Hi,
Two responses (percentages) A and B should make a sum of 100%. But they don’t as there is always a missing part M, like M = 1-Y1-Y2. Although Y1 & Y2 are measured M is not so I’m thinking that I should treat it as parameter. Both Y1 & Y2 have the same predictors and I would like to get the predictors effect on Y1, Y2 and M.
Beta regression seems to be appropriate and I have the below code.
Essentially is the code found here just replicated for two responses Y1 and Y2, and the parameter M.

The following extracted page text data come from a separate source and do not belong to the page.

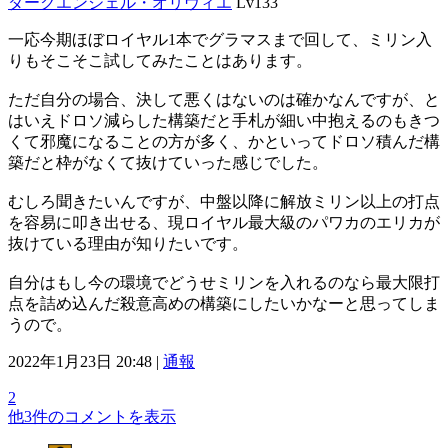
ダークエンジェル・オリヴィエ
Lv133
一応今期ほぼロイヤル1本でグラマスまで回して、ミリン入
りもそこそこ試してみたことはあります。
ただ自分の場合、決して悪くはないのは確かなんですが、と
はいえドロソ減らした構築だと手札が細い中抱えるのもきつ
くて邪魔になることの方が多く、かといってドロソ積んだ構
築だと枠がなくて抜けていった感じでした。
むしろ聞きたいんですが、中盤以降に解放ミリン以上の打点
を容易に叩き出せる、現ロイヤル最大級のパワカのエリカが
抜けている理由が知りたいです。
自分はもし今の環境でどうせミリンを入れるのなら最大限打
点を詰め込んだ殺意高めの構築にしたいかなーと思ってしま
うので。
2022年1月23日 20:48 |
通報
2
他3件のコメントを表示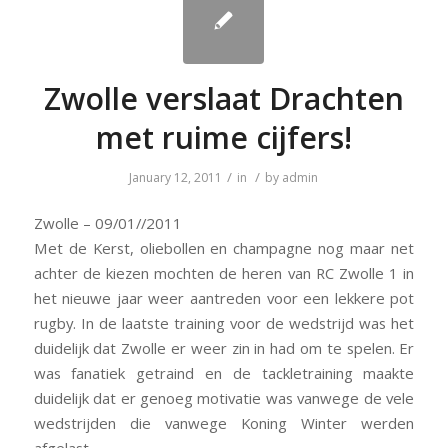
Zwolle verslaat Drachten
met ruime cijfers!
/
/
January 12, 2011
in
by
admin
Zwolle – 09/01//2011
Met de Kerst, oliebollen en champagne nog maar net
achter de kiezen mochten de heren van RC Zwolle 1 in
het nieuwe jaar weer aantreden voor een lekkere pot
rugby. In de laatste training voor de wedstrijd was het
duidelijk dat Zwolle er weer zin in had om te spelen. Er
was fanatiek getraind en de tackletraining maakte
duidelijk dat er genoeg motivatie was vanwege de vele
wedstrijden die vanwege Koning Winter werden
afgelast.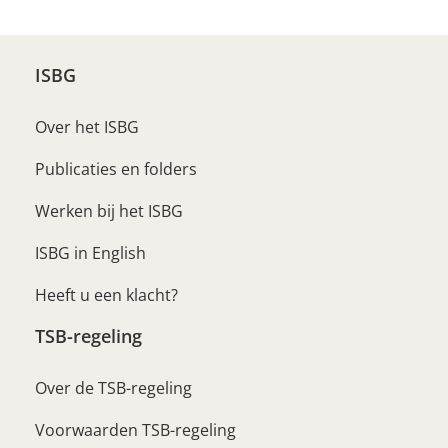
ISBG
Over het ISBG
Publicaties en folders
Werken bij het ISBG
ISBG in English
Heeft u een klacht?
TSB-regeling
Over de TSB-regeling
Voorwaarden TSB-regeling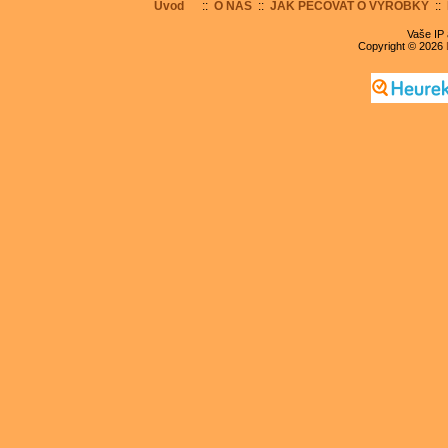
Úvod
::
O NÁS
::
JAK PEČOVAT O VÝROBKY
::
Vaše IP 
Copyright © 2026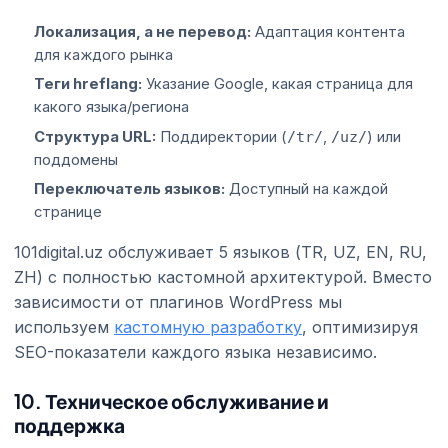
Локализация, а не перевод:
Адаптация контента
для каждого рынка
Теги hreflang:
Указание Google, какая страница для
какого языка/региона
Структура URL:
Поддиректории (
/tr/
,
/uz/
) или
поддомены
Переключатель языков:
Доступный на каждой
странице
101digital.uz обслуживает 5 языков (TR, UZ, EN, RU,
ZH) с полностью кастомной архитектурой. Вместо
зависимости от плагинов WordPress мы
используем
кастомную разработку
, оптимизируя
SEO-показатели каждого языка независимо.
10. Техническое обслуживание и
поддержка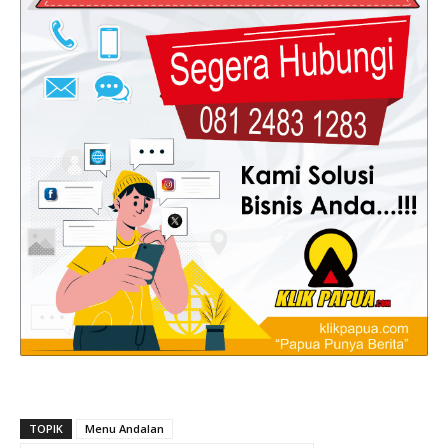
TOPIK
Menu Andalan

I have M in the transformed parameters
block where I say that M = 1-Y1-Y2
The model run quickly and smoothly but the M_res have an n_eff = 2 and all the parameters I have declared have the same estimates e.g. beta_prior[1] = Y1_beta[1] = Y2_beta[1] = M_beta[1]
data {
int<lower=1> N; // sample size
int<lower=1> K; // K predictors
vector<lower=0,upper=1>[N] Y1_res; // responses
vector<lower=0,upper=1>[N] Y2_res;
matrix[N,K] X; // predictor matrix
}
parameters {
vector[K] beta_prior; // reg coefficients
vector<lower=0>[K] phi_prior; // dispersion parameter
}
transformed parameters{
vector[K] Y1_beta = beta_prior * 1;
vector[K] Y1_betY1_phi= phi_prior * 1;
vector[K] Y2_beta = beta_prior * 1;
vector[K] Y2_betY1_phi= phi_prior * 1;
vector[K] M_beta = beta_prior * 1;
vector[K] M_betY1_phi = phi_prior * 1;
// Leftover amount is a parameter C = 1 - A - B
vector<lower=0,upper=1>[N] M_res = 1 - Y1_res - Y2_res;
}
model {
vector[N] Y1_LP; // linear predictor
vector[N] Y1_LP_phi;
vector[N] Y1_mu; // transformed linear predictor
vector[N] Y1_phi;
vector[N] Y1_A; // parameter for beta distn
vector[N] Y1_B; // parameter for beta distn
vector[N] Y2_A;
vector[N] Y2_B;
vector[N] Y2_LP;
vector[N] Y2_LP_phi;
vector[N] Y2_mu;
vector[N] Y2_phi;
vector[N] M_A;
vector[N] M_B;
vector[N] M_LP;
vector[N] M_LP_phi;
vector[N] M_mu;
vector[N] M_phi;
// A part
Y1_LP = X * Y1_beta;
Y1_LP_phi = X * Y1_betY1_phi;
for (i in 1:N) {
Y1_mu[i] = inY1_logit(Y1_LP[i]);
}
for (i in 1:N) {
Y1_phi[i] = exp(Y1_LP_phi[i]);
}
Y1_A = Y1_mu .* Y1_phi;
Y1_B = (1.0 - Y1_mu) .* Y1_phi;
// B part
Y2_LP = X * Y2_beta;
Y2_LP_phi = X * Y2_betY1_phi;
for (i in 1:N) {
Y2_mu[i] = inY1_logit(Y2_LP[i]);
}
for (i in 1:N) {
Y2_phi[i] = exp(Y2_LP_phi[i]);
}
Y2_A = Y2_mu .* Y2_phi;
Y2_B = (1.0 - Y2_mu) .* Y2_phi;
// Missing C
M_LP = X * M_beta;
M_LP_phi = X * M_betY1_phi;
for (i in 1:N) {
M_mu[i] = inY1_logit(M_LP[i]);
}
for (i in 1:N) {
M_phi[i] = exp(M_LP_phi[i]);
}
M_A = M_mu .* M_phi;
M_B = (1.0 - M_mu) .* M_phi;
// priors
beta_prior ~ normal(0, 1);
phi_prior ~ normal(0, 1);
// likelihood
Y1_res ~ beta(Y1_A, Y1_B);
Y2_res ~ beta(Y2_A, Y2_B);
M_res ~ beta(M_A, M_B);
}
I think a causal diagram should be like the following (X are predictors in randomized experiments)
X → Y1 → M
X → Y2 → M
So, M seems to be a collider but I hope that since I treat it as parameter I can get away of this (or might not).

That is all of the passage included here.